Kendi hakkında çıkan haber üzerine bizimle temas kuran Angel Mtsweni ile bir süredir yazışıyorduk. Bakırköy Cezaevi’nde tedavi edilmeyişi Zeynep Kuray’ın haberlerine yansıyan Mtsweni şimdi ülkesi Güney Afrika’da ve durumu çok daha iyi. Uğradığı ayrımcılığı ve tedavisindeki yanlışlıkları anlatarak, Türkiye’deki tüm HIV pozitif insanlara ve cezaevindekilere yardım etmek istiyor. Gönderdiğimiz sorulara Mtsweni’nin cevaplarının çevirisi aşağıda. Katkıları için Pozitif Yaşam Derneği’ne ve Af Örgütü’ne teşekkür ederiz.
Merhaba Zeynep,
Mesajın beni çok mutlu etti, hatta sevinçle dolup taşıyorum. Kendim için değil, hâlâ orada olan insanlar için seviniyorum, kendi özgürlüğüm için Allah’a şükrediyorum.
Hemen birinci soruna geçeyim;
Sitemize yaptığınız yorumlarda Türkiye’de kullanılan ilaçların size hiç fayda etmediğini, dünyada kullanılan çok daha iyi ürünler olduğunu söylemiştiniz.

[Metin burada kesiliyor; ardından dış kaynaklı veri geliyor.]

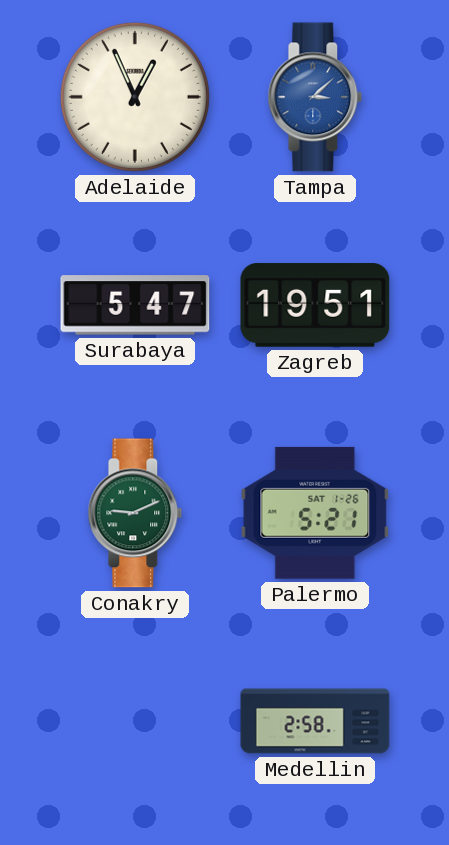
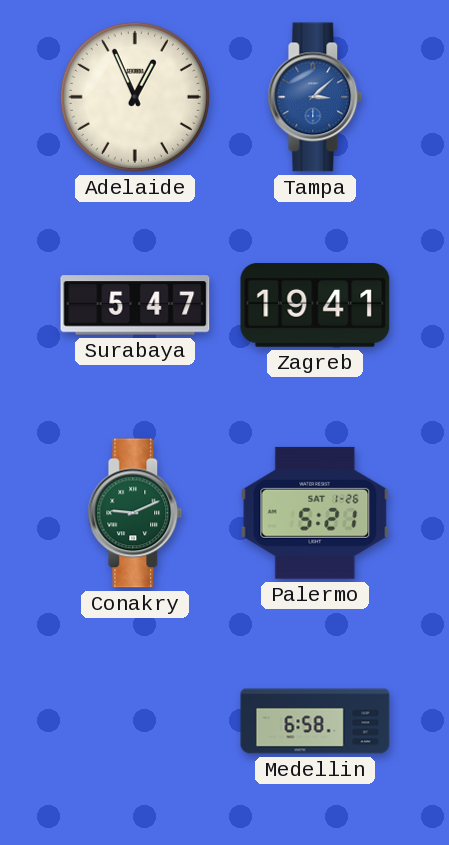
Zagreb: 19:51 -> 19:41
Medellin: 2:58 -> 6:58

Bu konuda biraz daha bilgi verir misiniz, Türkiye’de ve Güney Afrika’da kullandığınız ürünler nelerdi, ne bakımdan iyi veya kötüler, nasıl kullanılıyorlar?
Cezaevindeyken bana Stoctrine ve Truvada verildi. Samatya Hastanesi’ndeki doktora ne tür ilaçlara ihtiyacım olduğunu açıklamaya çalıştım, bana Türkiye’de bu tür ilaçlar bulunmadığını ve Sağlık Bakanlığı’nın sırf benim için bunları sipariş edemeyeceğini, zira bu ilaçların Türkiye’de hiç kullanılmadığını çünkü bu virüsün bu ülkenin problemi olmadığını, sabredip bana ne veriliyorsa onu almamı söyledi.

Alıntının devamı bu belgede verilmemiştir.